Perform clinical trials’ oversight functions related to improving safety management at the National Drug Authority.
Responsibilities
Review clinical trial applications and submissions. To achieve this, the job holder will:
(a) Carry out qualitative scientific assessment of the applications, coming up with an evaluation report and communicating all the findings to the principal investigators.
(b) Review safety information arising out of the studies and providing responses to such information
3.2 Review of Serious Adverse Events and compilation of safety summary reports for trend analyses.
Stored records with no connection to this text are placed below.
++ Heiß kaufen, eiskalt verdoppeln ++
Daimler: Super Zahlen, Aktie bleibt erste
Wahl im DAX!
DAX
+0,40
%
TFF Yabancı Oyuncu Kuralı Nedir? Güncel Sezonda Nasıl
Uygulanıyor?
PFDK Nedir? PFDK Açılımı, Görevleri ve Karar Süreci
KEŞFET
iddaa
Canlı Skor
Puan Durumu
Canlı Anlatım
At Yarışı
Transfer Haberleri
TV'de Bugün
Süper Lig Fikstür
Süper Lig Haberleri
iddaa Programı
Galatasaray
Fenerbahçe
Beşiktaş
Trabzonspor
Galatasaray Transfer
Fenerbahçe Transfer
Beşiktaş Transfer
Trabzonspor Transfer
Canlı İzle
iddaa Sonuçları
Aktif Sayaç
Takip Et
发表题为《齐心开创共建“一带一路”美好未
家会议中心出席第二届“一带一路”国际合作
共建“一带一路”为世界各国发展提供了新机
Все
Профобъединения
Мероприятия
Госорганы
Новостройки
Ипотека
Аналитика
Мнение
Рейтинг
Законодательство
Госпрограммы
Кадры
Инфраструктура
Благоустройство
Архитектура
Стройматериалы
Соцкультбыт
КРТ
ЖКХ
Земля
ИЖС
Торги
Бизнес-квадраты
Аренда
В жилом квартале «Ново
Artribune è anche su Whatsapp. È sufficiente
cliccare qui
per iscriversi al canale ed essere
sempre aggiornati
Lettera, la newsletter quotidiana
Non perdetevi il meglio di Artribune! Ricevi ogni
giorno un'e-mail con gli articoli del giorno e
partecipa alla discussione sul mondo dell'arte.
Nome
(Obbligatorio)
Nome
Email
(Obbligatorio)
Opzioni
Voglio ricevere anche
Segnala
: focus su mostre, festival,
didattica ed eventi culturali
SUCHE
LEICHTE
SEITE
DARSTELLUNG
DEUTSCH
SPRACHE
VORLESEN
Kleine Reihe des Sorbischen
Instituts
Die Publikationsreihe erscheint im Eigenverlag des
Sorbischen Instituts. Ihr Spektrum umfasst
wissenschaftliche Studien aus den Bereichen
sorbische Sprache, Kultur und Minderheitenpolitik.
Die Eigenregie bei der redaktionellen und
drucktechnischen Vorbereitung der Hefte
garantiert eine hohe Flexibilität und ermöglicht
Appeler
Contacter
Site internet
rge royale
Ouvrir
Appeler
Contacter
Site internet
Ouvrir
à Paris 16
3.3 Inspection of clinical trial sites for compliance to the conditions of the clinical trial certificate and participate in writing GCP inspection and trip reports
3.4 Participate in the development of professional guidelines, manuals, standard operating procedures and internal documents related to clinical trial oversight
3.5 Participate in training/workshops, seminars and retreats as required or requested, for capacity building. These may be intra- or inter-directorate, regional or international.
3.6 Attend internal or external technical meetings as required or requested
3.7 Undertake any other responsibilities, tasks or activities as reasonably required as the above is given as a broad range of duties and is not intended to be complete description of all tasks.
Qualifications
- Bachelor’s degree in Medicine and Bachelor of Surgery (MBChB,) from an accredited institution.
Minimum Experience:
- A minimum of 2 years of post-graduation experience and active involvement in a clinical setting
- Familiarity with Good Clinical Practice (GCP) guidelines and other relevant regulatory standards
- Ability to critically evaluate clinical data and provide insightful contributions related to patient safety monitoring
- Strong verbal and written communication skills, with the ability to effectively collaborate with multidisciplinary teams. Experience in mentoring or supervising junior medical staff is an advantage.